Task instructions ::
Would you repeat exactly the part of the listing below that runs from the line containing "последствия стихийного..." down to the line containing "помощь Социального фонда", inclusive, and nothing else?

Records to process ::

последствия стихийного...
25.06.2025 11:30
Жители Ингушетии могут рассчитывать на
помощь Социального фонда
* * *
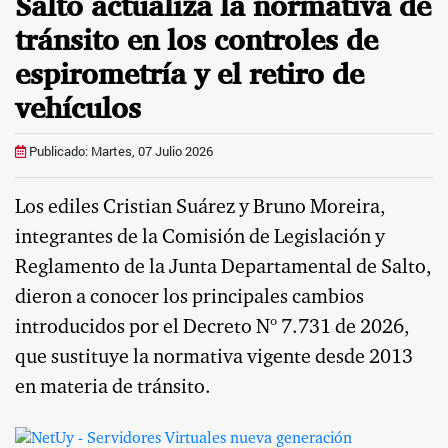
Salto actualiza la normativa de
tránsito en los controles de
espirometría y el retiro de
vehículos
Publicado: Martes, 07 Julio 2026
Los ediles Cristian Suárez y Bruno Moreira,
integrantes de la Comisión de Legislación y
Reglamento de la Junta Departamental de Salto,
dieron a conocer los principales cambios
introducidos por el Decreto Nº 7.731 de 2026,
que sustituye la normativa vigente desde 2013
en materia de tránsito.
* * *
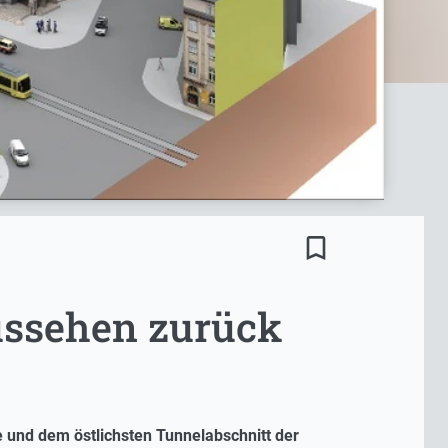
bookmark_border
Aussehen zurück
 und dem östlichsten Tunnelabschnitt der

Task result ::
последствия стихийного...
25.06.2025 11:30
Жители Ингушетии могут рассчитывать на
помощь Социального фонда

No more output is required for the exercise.